Last Friday, Transport for London (TfL) informed Uber that it would not be issued a private hire operator licence after its current licence expires on 30 September 2017.
Only a few days before, Taxify, the Didi-backed car-booking app that is seeking to rival Uber, had been forced to halt operations in London for breaking rules on private hire operators, just days after it launched. (For those who do not know, Didi is the biggest taxi hailing firm in China, after it defeated Uber there, and it is expanding into many countries around the world.)
For many consumers, Uber is one of the best things happened in London in recent years. It brings some affordable comfort to many Londoners and its millions of visitors, supplementing the expensive, out-dated, unreliable London underground, the slow and diesel smoke puffing double decker buses, and the ridiculously expensive black cabs, whose prices are is akin to a mild form of distortion – not to mention the terrible congestions and congestion charges that restrict people using their private cars.
Read more: Uber CEO writes to Londoners saying sorry “we got things wrong”
Yet TfL wants to kill off one of only a few bright spots in London transport.
In both cases, the decisions were made on the ground of regulations. Perhaps it is time to revisit those out-dated regulations to unleash the creativity and innovation that is more essential for London than any other time in history.
The Digital Economy
We are in the digital age. The UK Research Councils alone invested £154.15m in the last few years to support research in its flagship Digital Economy Programme; and the UK government and its various departments and agencies are all committed to supporting the digital economy – from the London Tech City to numerous other initiatives across the country. The EU invested billions of R&D funding over the years to support the digital economy too, particularly through its Frameworks Programmes, and Horizon2020.
However, look at the global digital economy landscape.
The US has Google, Facebook, Amazon and eBay, the born-again Apple, and a plethora of other digital economy firms, including sharing economy firms typified by Uber and Airbnb.
In China, the famous trio of BAT lead the way – Baidu, Alibaba and Tencent, along with many other digital economy firms, from JD.com to Didi Chuxing and bike sharing firms such as OfO and Mobike, which are now entering the UK and Europe (and other countries).
In contrast, the UK and Europe not only failed to produce any serious unicorns in the digital economy that would get anywhere near the scale of Facebook, Google or Alibaba and Tencent – due in no small part to rigid regulations that stifle innovations – but not TfL wants to shut down the digital economy advantages brought to us by our friends from across the pond.
Red Flag Laws
Back in 1865, the Locomotive Acts (also known as the Red Flag Act) was passed in the UK, a policy requiring self-propelled vehicles to be led by a pedestrian waving a red flag or carrying a lantern to warn people about the vehicle’s approach. For a while, this prevented motor cars travelling faster than a horse-drawn carriage.
Some US states passed a flurry of similar Red Flag Laws.

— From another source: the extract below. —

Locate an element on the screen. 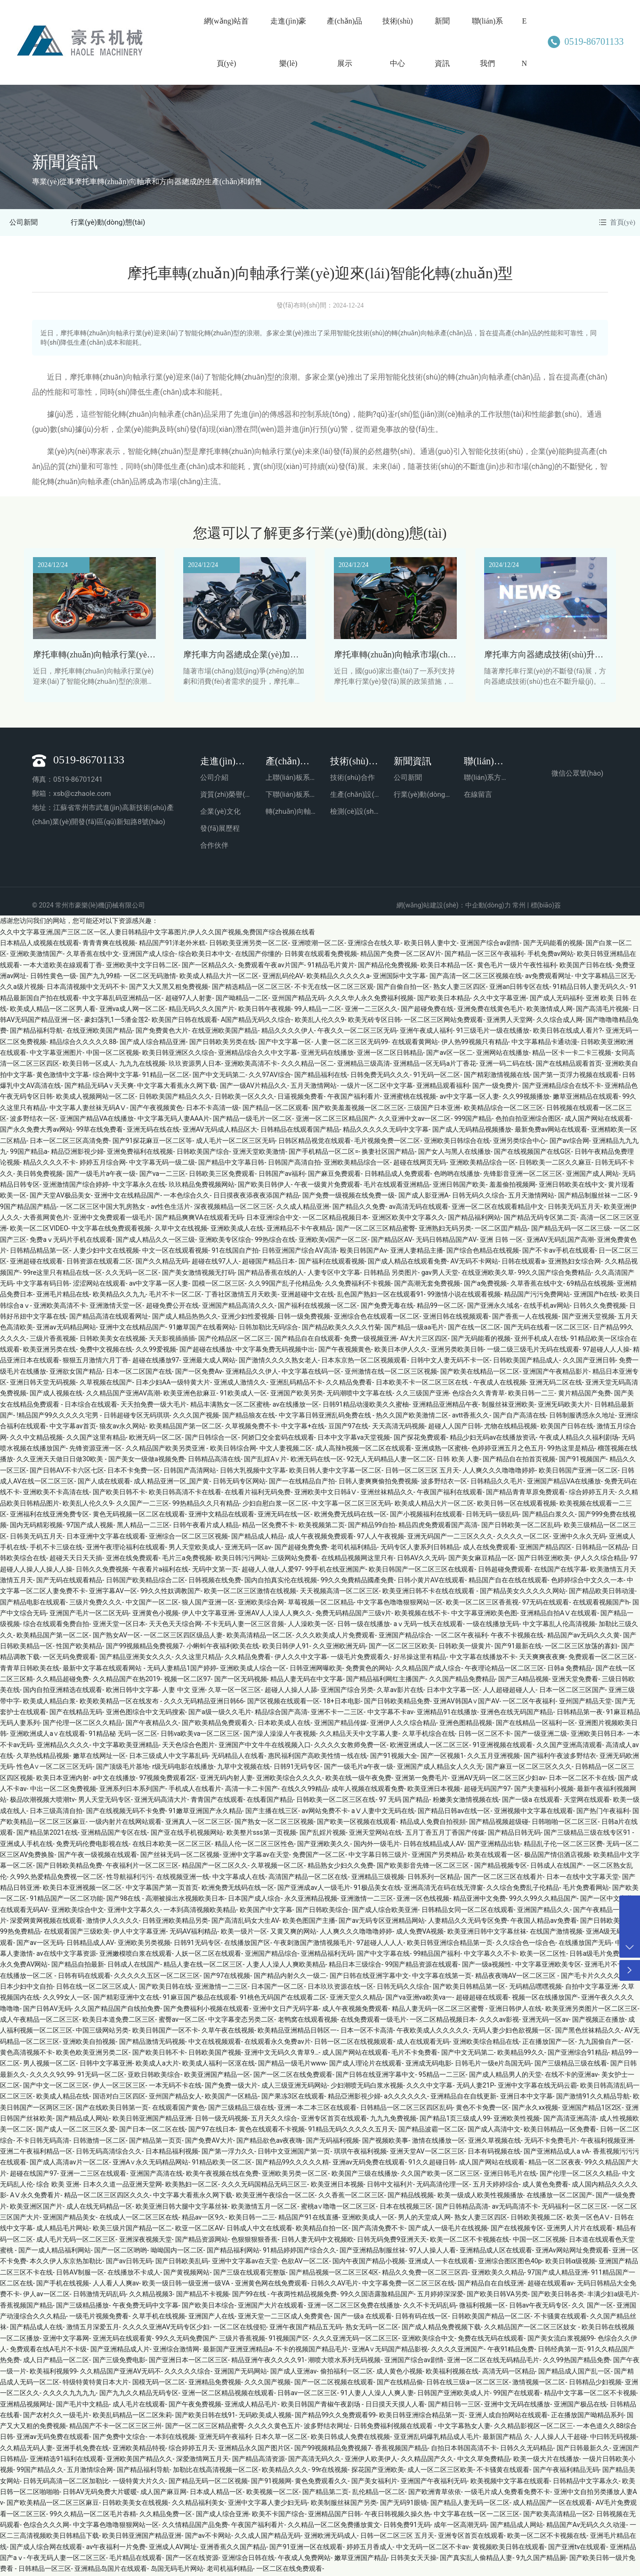  欧洲日韩中文字幕 is located at coordinates (132, 1691).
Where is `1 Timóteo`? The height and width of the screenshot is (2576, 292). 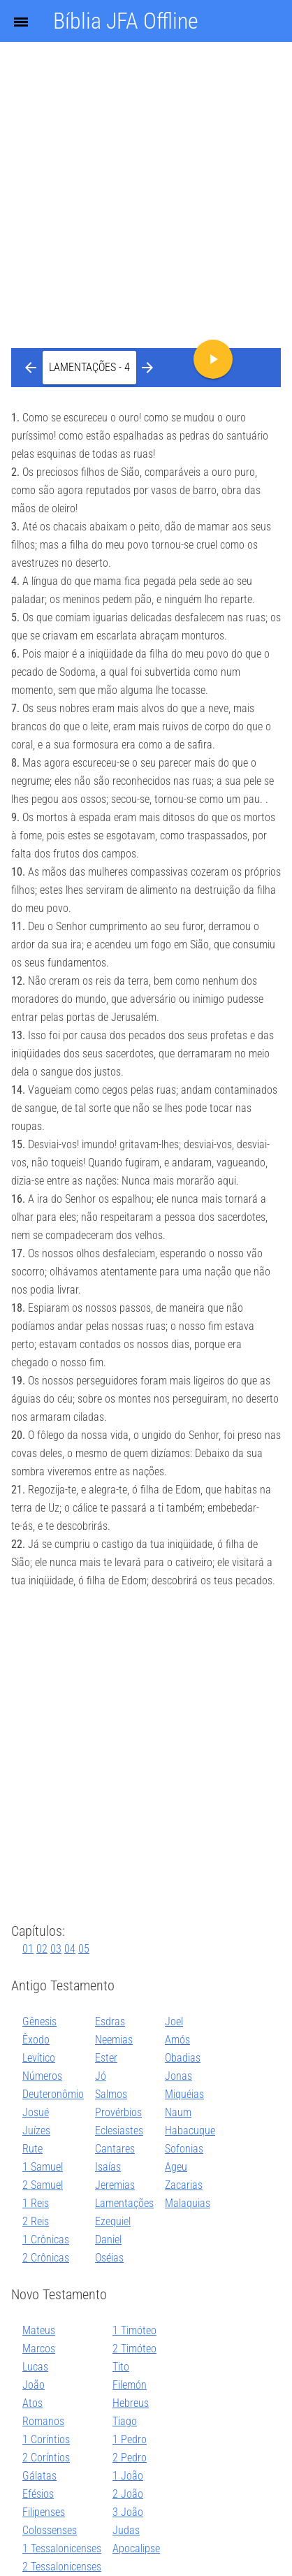 1 Timóteo is located at coordinates (134, 2330).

The most infamous of the Red Flag Laws was enacted in Pennsylvania in 1896, when legislators unanimously passed a bill that required all motorists piloting their “horseless carriages”, upon chance encounters with cattle or livestock to immediately stop the vehicle, “immediately and as rapidly as possible… disassemble the automobile”, and “conceal the various components out of sight, behind nearby bushes” until equestrian or livestock is sufficiently pacified. (Fortunately the bill did not become law, as the governor of Pennsylvania used an executive veto.)
Imagine if we had to drive a car – or bus – with a person walking in front it weaving a flag to warn pedestrians today.

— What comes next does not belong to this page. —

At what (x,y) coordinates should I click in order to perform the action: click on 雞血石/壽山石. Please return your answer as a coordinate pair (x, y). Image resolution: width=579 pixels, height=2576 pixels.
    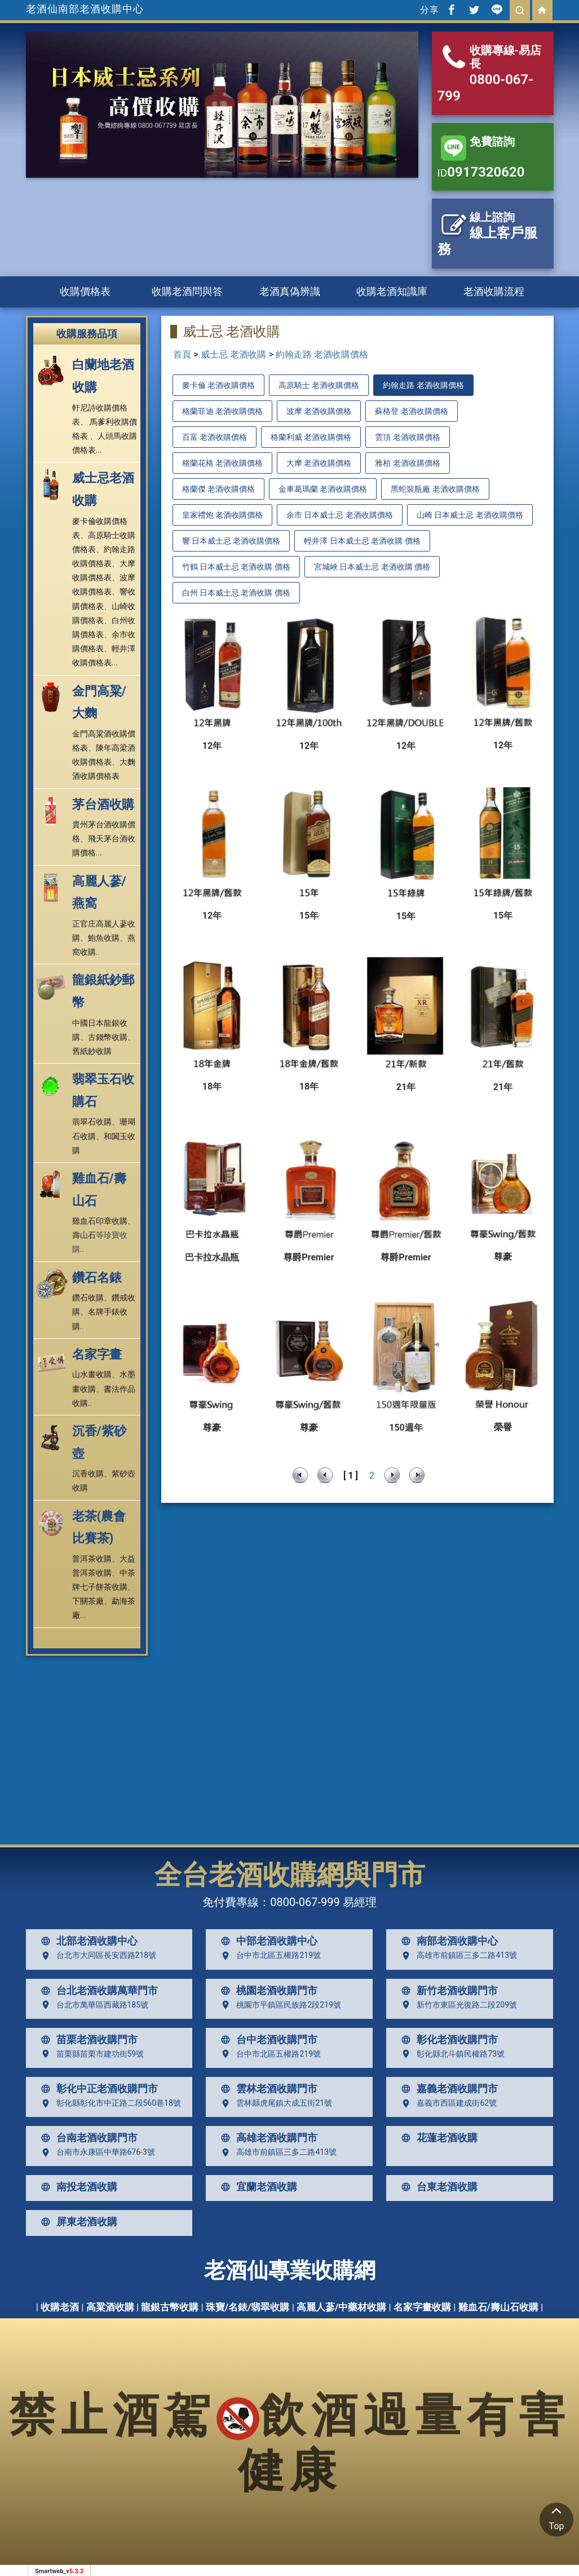     Looking at the image, I should click on (99, 1189).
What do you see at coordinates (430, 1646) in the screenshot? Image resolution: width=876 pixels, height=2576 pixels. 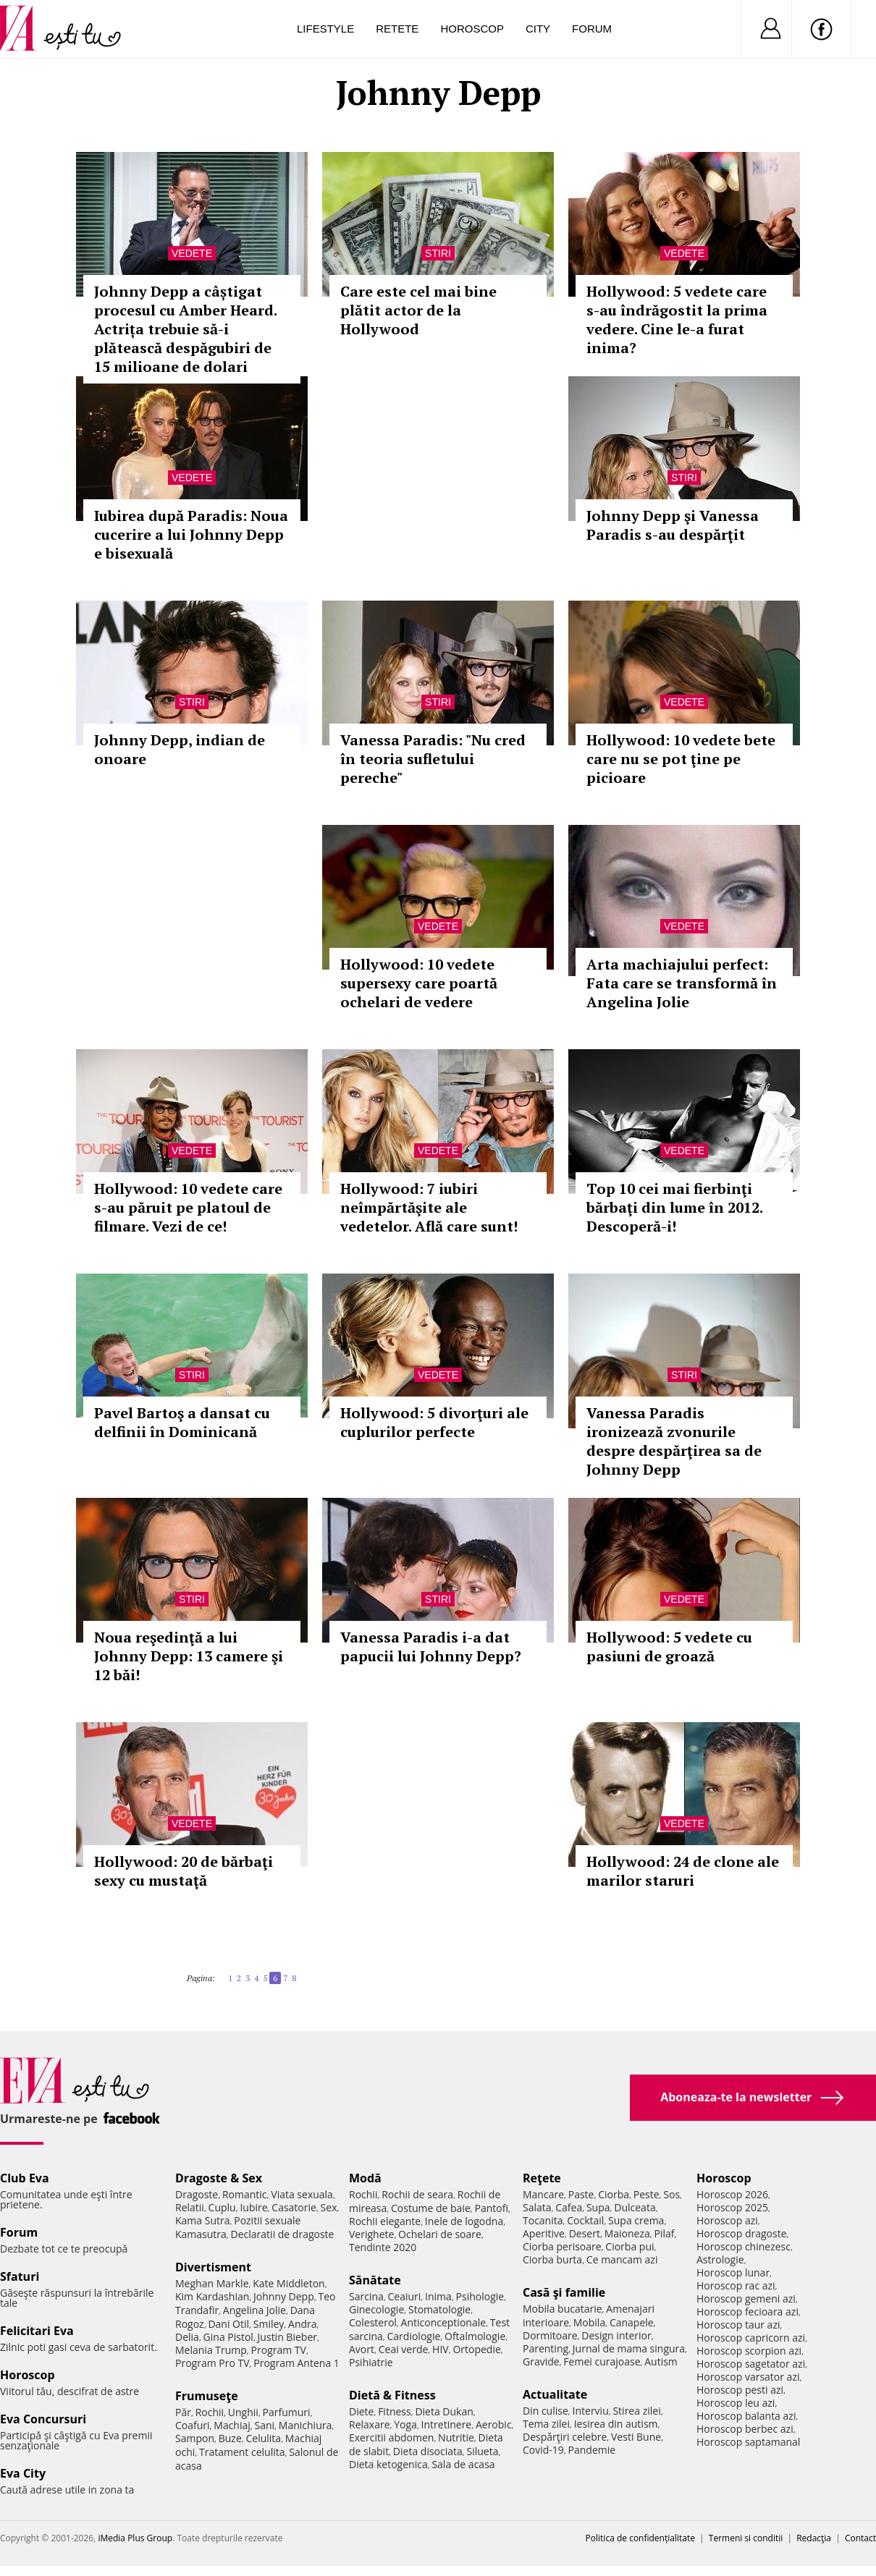 I see `Vanessa Paradis i-a dat papucii lui Johnny Depp?` at bounding box center [430, 1646].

We can all laugh at how ridiculous these Acts were even if they served a particular purpose back then, and perhaps even made sense to some people. But TfL is now doing a similar thing with Uber. Regulations could not – and should not – stop technological advances and innovations that would improve people’s lives. Uber offers employment opportunities to a large number of people, and provides affordable and convenient door-to-door transport services for a huge number of consumers. If there are issues and concerns, then TfL should work constructively to address them, not throwing the baby out with the bathwater.
Retire out-dated regulations
This reflects a much deeper problem in the UK where everyone talks about supporting creativity and innovation, but many out-dated rules and regulations – and indeed, institutions – make it difficult to implement meaningful changes.
We are in the Digital Economy, and progress will be made with or without Britain. As the UK exits from the European Union, we have a serious choice to make: to embrace change and new opportunities and thrive in the brave new digital world, or continue to hide behind past glory and out-dated institutions and be left behind.